The figure shows the pruned decision tree (3 split nodes) for cluster membership. Each node represents a decision point with branches to the outcomes “Alpha” and “Beta.” The leaves represent the final classification with the absolute numbers of each cluster within that leaf. Under the leaf is reported the splitting criterion. The color of the leaf indicates the most represented cluster: green for “Alpha” and orange for “Beta.”

4 Discussion

To the best of our knowledge, CCI, SAPS II, and SOFA scores were individually evaluated as prognostic tools within the population requiring ICU admission, and studies have been conducted to establish the best predictive value about complications onset and mortality [18, 19].

However, single scores were validated in defined clinical settings according to different outcomes and observational periods. The CCI (0–33 scale points) was initially developed to predict 1-year mortality in a mixed population of internal medicine patients using comorbidity derived from chart review and consists of 19 selected conditions [1]. The SAPS II (0–163 scale points) is a severity score and has become one of the European ICU’s most widely used scoring systems. It is based on the worst values measured on 17 variables during the initial 24 h of ICU stay, with a higher score indicating a more severe illness [2]. SOFA (0–24 scale points) focuses on six organ systems (respiratory, cardiovascular, hepatic, coagulation, renal, and neurological). Each system is scored from 0 to 4 based on the degree of dysfunction or failure, with higher scores indicating more severe organ impairment. This tool is widely used in the ICU to predict patient outcomes, guide therapeutic decisions, and evaluate the effectiveness of interventions, especially in the context of sepsis [3].

ML based on CA and CART provides useful clinical information, overcoming the limits of a classic approach based on a single score. The primary study’s finding was that a combination of CCI + SAPS II and CCI + SOFA allowed the identification of patient clusters characterized by different mortality risks. In detail, belonging to cluster B/β represented an independent risk factor for mortality and shorter survival times when compared to cluster A/α. Moreover, clustered models improved the mortality prediction ability, such as suggested by moderate accuracy AUC, when compared to the no-clustered model (poor accuracy).

CA can represent a tool to identify patients with peculiar care needs, allowing the redesign of ICU organization based on care processes rather than admission diagnosis [20]. The last aspect is fascinating since the CA, identifying individuals with specific needs, could ensure a better allocation of economic and human resources, reducing waste and improving outcomes. Beyond the organizational aspects, identifying homogenous clusters allows clinicians to adopt the right therapy for the right patients at the right time.

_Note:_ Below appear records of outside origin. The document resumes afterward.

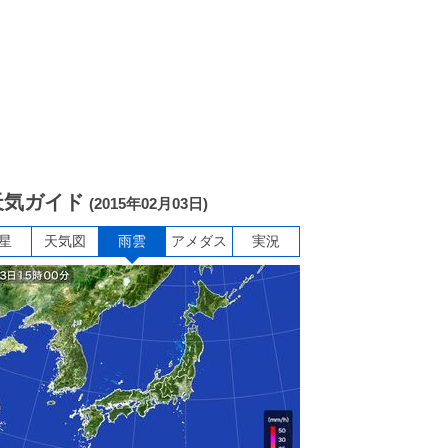
天気ガイド
(2015年02月03日)
星
天気図
雨雲
アメダス
実況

CA has been proposed to personalize treatment in several clinical settings, such as acute respiratory distress syndrome [21], sepsis [22], and out-of-hospital cardiac arrest [23]. However, while most studies focus on categories of patients, our study focuses on a general population, affected by different acute pathologies.

A second aspect that emerges is that clusters do not exist but are the result of complex statistical processing based on the choice of specific variables and justified only by a statistically significant association with a clinical outcome. Identifying a cluster does not necessarily coincide with identifying a patient “prototype”, such as demonstrated by studies showing that the cluster membership is very unstable across different cohorts [24, 25]. In our analysis, this aspect emerges from the different allocation of the observations in a cluster depending on the variables considered for CA and the different degrees of association, as evidenced by the magnitude of the ρ and V coefficients between the clusters and the considered variables.

We found a strong association between the use of vasopressors/inotropes in the ICU when clustering was performed with the combination of CCI + SOFA. This result is due to the different items used in SAPS II and SOFA to calculate the final score. While the SAPS II only records the worst systolic pressure value, the SOFA also reports the administration of vasopressor/inotropic drugs. This aspect may also be responsible for the best balance between model complexity and data fit for clustered model based on CCI + SOFA rather than CCI + SAPS II.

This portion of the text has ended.